第57話 面白くない旅
「はあ・・・」
と海はため息をつきながら歩いていた。
「おまえがそんな顔をするのは初めて見たよ」
「一番見たくない地獄だ、これこそ本当の地獄のような気がする。普通の地獄の方がまだましだ。だが朝鷹、お前体調はどうなんだ? 普通のフリなんてしていないよな」
「ああ、もう大丈夫だ。慣れた、というかな」
「良いことか悪いことかわからないが」
ちょっと軽めの会話が出来るようになっただけ、二人には良いことだった。
「俺は王だ! お前とは違うんだ! 」
と言いながら、確かにすり切れた衣服はそのように見える男もいた。また人が持っている物を奪い合っているのは日常茶飯事で、「どうしてこんな物を」と思うような何かわからない物体だった。
女の歌った「小さな花」という歌詞は、かなり美しく誇張された表現だと、海が朝鷹に言うと
「それが彼女の願いか、ここで生み出した美しい物なのだろう」
と答えた。
息も詰まりそうなこの地獄で、確かに彼女は歌で花を咲かせた、悲しげな花を、悲しげな運命を。
「なあ、海。俺たちも人も、生まれた運命からは逃れられない。
一人一人背負っている物が違う。だが、どうしてこの世に力を持った神や鬼が存在すると思う?
何故俺はこんなことが出来る?
努力をしたから出来たわけでもない。ずるい力だ。歴代の神が少しずつ力と知恵を蓄えたにしても、度が過ぎると思わないか? 」
「神が、自分の力を「度が過ぎる」とは面白い、朝鷹」
海は笑った。朝鷹にはこういう所があった。朝と呼んでいた頃からずっと、自分の力を素直に喜んでいるようなところが無かった。しかしそれはかなり奥深い、神としての「悩み」なのかもと思っていた。

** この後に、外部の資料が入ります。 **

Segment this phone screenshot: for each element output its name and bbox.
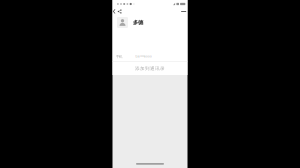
button[interactable]: More [180, 9, 187, 14]
button[interactable]: Back [113, 9, 116, 14]
button[interactable]: Share [118, 9, 122, 14]
staticText: 138****8000 [135, 55, 152, 58]
button[interactable]: 添加到通讯录 [112, 62, 188, 75]
staticText: 手机 [116, 54, 122, 59]
staticText: 添加到通讯录 [135, 66, 165, 71]
staticText: 多德 [133, 19, 143, 26]
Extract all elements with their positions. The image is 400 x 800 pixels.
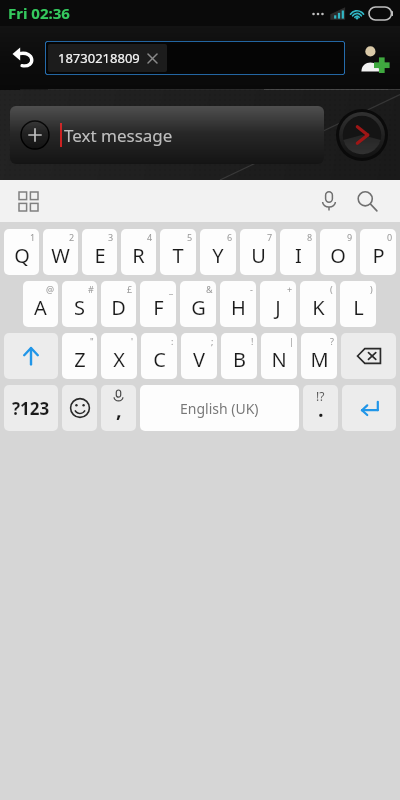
button[interactable]: 4 [121,229,156,275]
staticText: Y [212,242,224,269]
button[interactable]: " [62,333,97,379]
button[interactable]: & [180,281,216,327]
staticText: U [251,242,266,269]
button[interactable]: ; [181,333,217,379]
button[interactable]: 8 [280,229,316,275]
button[interactable]: ?123 [4,385,58,431]
staticText: L [353,294,364,321]
button[interactable]: 1 [4,229,39,275]
staticText: I [295,242,302,269]
staticText: ' [131,335,134,347]
button[interactable]: ( [300,281,336,327]
staticText: K [312,294,325,321]
staticText: W [51,242,70,269]
staticText: 2 [69,231,75,243]
button[interactable]: 6 [200,229,236,275]
staticText: B [233,346,246,373]
button[interactable]: @ [23,281,58,327]
button[interactable]: Send [334,107,390,163]
button[interactable]: | [261,333,297,379]
staticText: 4 [147,231,153,243]
staticText: R [132,242,145,269]
staticText: 3 [108,231,114,243]
button[interactable]: Shift [4,333,58,379]
staticText: 18730218809 [58,49,140,67]
staticText: H [231,294,246,321]
staticText: " [90,335,94,347]
staticText: X [113,346,125,373]
staticText: ! [251,335,254,347]
staticText: A [34,294,47,321]
staticText: 1 [30,231,36,243]
button[interactable]: Add attachment [20,120,50,150]
button[interactable]: Add attachment [10,106,324,164]
staticText: - [250,283,253,295]
button[interactable]: Search [348,182,386,220]
staticText: ; [211,335,214,347]
staticText: & [206,283,213,295]
button[interactable]: !? [303,385,338,431]
staticText: 8 [307,231,313,243]
button[interactable]: Keyboard menu [12,185,44,217]
staticText: O [330,242,346,269]
staticText: | [289,335,294,347]
button[interactable]: £ [101,281,136,327]
staticText: @ [46,283,55,295]
staticText: # [88,283,94,295]
button[interactable]: # [62,281,97,327]
staticText: _ [169,283,173,295]
staticText: Fri 02:36 [8,3,70,23]
button[interactable]: , [101,385,136,431]
button[interactable]: English (UK) [140,385,299,431]
staticText: £ [127,283,133,295]
staticText: F [153,294,164,321]
staticText: 7 [267,231,273,243]
staticText: . [318,396,324,423]
button[interactable]: - [220,281,256,327]
button[interactable]: 0 [360,229,396,275]
button[interactable]: ? [301,333,337,379]
button[interactable]: Enter [342,385,396,431]
staticText: 5 [187,231,193,243]
button[interactable]: 9 [320,229,356,275]
button[interactable]: 7 [240,229,276,275]
staticText: P [372,242,385,269]
staticText: ? [330,335,334,347]
button[interactable]: 3 [82,229,117,275]
staticText: E [94,242,106,269]
staticText: + [287,283,293,295]
button[interactable]: Back [4,38,44,78]
staticText: ) [370,283,373,295]
staticText: : [171,335,174,347]
button[interactable]: : [141,333,177,379]
button[interactable]: 2 [43,229,78,275]
staticText: 6 [227,231,233,243]
button[interactable]: ' [101,333,137,379]
staticText: , [116,396,122,423]
staticText: Text message [64,124,173,147]
staticText: Q [14,242,30,269]
staticText: T [172,242,184,269]
button[interactable]: Add contact [352,36,396,80]
button[interactable]: 5 [160,229,196,275]
button[interactable]: Backspace [341,333,396,379]
staticText: !? [316,388,325,404]
button[interactable]: 18730218809 [58,44,157,72]
staticText: 9 [347,231,353,243]
button[interactable]: + [260,281,296,327]
button[interactable]: Emoji [62,385,97,431]
staticText: English (UK) [180,399,259,418]
button[interactable]: ! [221,333,257,379]
button[interactable]: 18730218809 [45,41,345,75]
staticText: V [193,346,205,373]
staticText: 0 [387,231,393,243]
staticText: ?123 [12,397,50,420]
button[interactable]: Voice input [310,182,348,220]
staticText: N [271,346,287,373]
button[interactable]: _ [140,281,176,327]
button[interactable]: ) [340,281,376,327]
staticText: J [275,294,281,321]
staticText: M [310,346,329,373]
staticText: S [74,294,85,321]
staticText: G [191,294,206,321]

「海、お前は真面目だよ。自分の地獄に帰ったときの事を考えているんだろう? 」
「それはそうだ、俺たちは地獄で人間達を悔い改めさせて、見事天へ昇らせることが出来たなら、昇格、だ」
「昇格したいのか? 」
「休みが増えるから」
「ハハハ」
楽しげに笑った朝鷹を、海はほっとした気持ちで見つめた。実は内心はそうではない。さすがに大神の友であるのだから、「ある程度の位の鬼」にならなければいけないと言う気持ちが、実は強く芽生えていた。
「なあ、海。人は地獄の責め苦で、本当に改心できるんだろうか」
「え? 」
海にとっては厳しい質問だった。